The reaction by Metternich and his archconservative peers was swift and decisive. The Carlsbad Decrees dramatically undermined freedom of press and the freedom of speech of university professors, who henceforth faced constant surveillance during classes. Finally, the decrees also outlawed the fraternal organizations, the Burschenschaften. Although not comparable to women losing autonomy over their own bodies, this was still a significant limitation of people’s freedoms. These restrictive laws remained on the books in many states for a generation until the Revolutions of 1848 brought some limited changes and much hope.[1]

Some conversative leaders worried that the nationalist spirit embraced by these young students could bring about the replacement of Christianity or at the very least subordinate Christianity to patriotic love for the nation.[2] This certainly has its parallels in the modern era as many evangelicals in the United States worry about their future in the United States and against all evidence present themselves as a prosecuted group.

Today’s struggle, like the one in the nineteenth century, was about ideology. In starkly exaggerated terms, the question is whether in the United States we will move forward as a country embracing equality and foster democracy or embrace a reactive set of policies that discriminate against a variety of people. Similarly, people after 1815 viewed the future in starkly ideological terms. Just like some conservatives today blame academic liberals and fake news media for the ill of the country, conservatives after 1815 blamed “visionary academics, sensationalistic journalists, and bourgeois malcontents”[3] for the contemporary upheavals.
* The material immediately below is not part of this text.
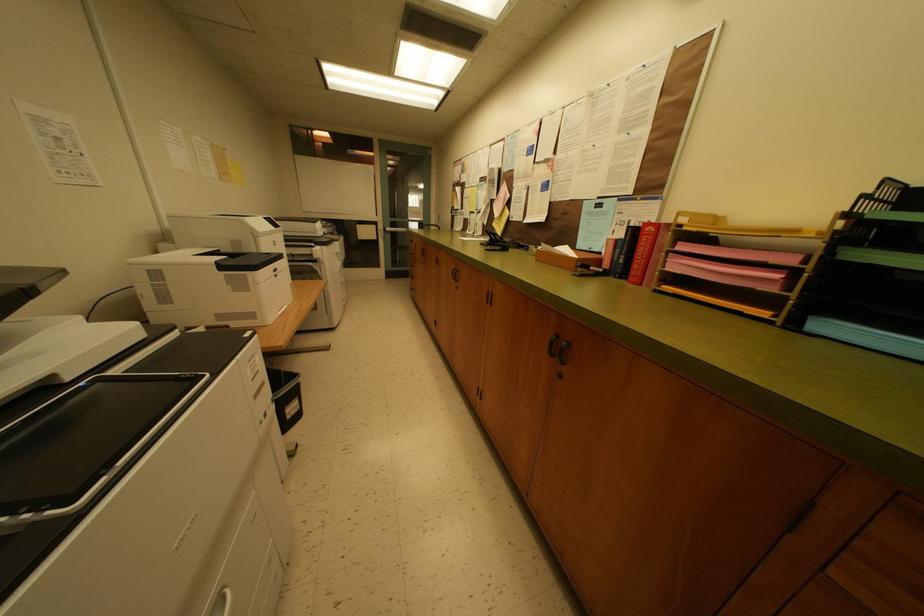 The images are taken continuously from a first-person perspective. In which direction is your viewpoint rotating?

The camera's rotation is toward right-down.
Neither the revolutions in 1830 nor in 1848 settled the issues and many of the issues remained unresolved for decades. I am not saying this parallel comparison means the United States stands at the cliff of a generation of reactionary, repressive politics nor that the end of female bodily autonomy is equivalent to the end of freedom of press or speech in the 1820s, but the European reaction of 1815 should serve as a reminder to us that there is such a possibility, and that our choices can prevent such a backward trajectory. Even violent revolutions eventually were unable to bring change, something very important to remember. At the same time, some U.S. evangelical ultraconservatives might find Metternich a pleasant bedfellow.
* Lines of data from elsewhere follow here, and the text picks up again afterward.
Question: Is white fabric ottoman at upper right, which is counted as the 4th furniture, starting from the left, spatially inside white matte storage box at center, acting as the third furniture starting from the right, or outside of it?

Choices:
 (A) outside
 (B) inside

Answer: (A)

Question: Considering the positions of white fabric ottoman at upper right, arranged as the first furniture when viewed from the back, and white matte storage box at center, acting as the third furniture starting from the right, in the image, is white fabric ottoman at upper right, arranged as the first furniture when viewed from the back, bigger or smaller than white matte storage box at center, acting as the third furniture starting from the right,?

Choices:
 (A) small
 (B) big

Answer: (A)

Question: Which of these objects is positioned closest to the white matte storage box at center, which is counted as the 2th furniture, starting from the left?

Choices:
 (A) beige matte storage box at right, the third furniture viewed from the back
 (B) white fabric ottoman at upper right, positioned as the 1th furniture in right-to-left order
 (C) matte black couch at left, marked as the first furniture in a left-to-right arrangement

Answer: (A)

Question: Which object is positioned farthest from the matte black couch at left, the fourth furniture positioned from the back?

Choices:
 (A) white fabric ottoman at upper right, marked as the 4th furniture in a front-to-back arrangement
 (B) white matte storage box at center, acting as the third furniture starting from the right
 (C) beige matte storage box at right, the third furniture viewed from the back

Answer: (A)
The parallels do fail slightly, as European princes controlled both the apparatus of state and had a monopoly on the means of violence, i.e. the military and police. Furthermore, there was not yet an established system that guaranteed things like freedom of assembly and a legal framework governing sovereigns. We do have those, but we have to worry about how quickly even those might erode in light of the recent gun rights and Miranda Rights ruling by the Supreme Court, not to mention the accelerating decline since 2020 of the democratic process. We are at a crossroads and it might be useful to place ourselves in the shoes of those liberal reformers of 1815 to consider what the future might hold and how we can right the ship of state.


[1] Arthur May, The Age of Metternich, 42-44

[2] Jonathan Sperber, Revolutionary Europe, 317

[3] Theodore S. Hamerow, Restoration, Revolution, Reaction, 57.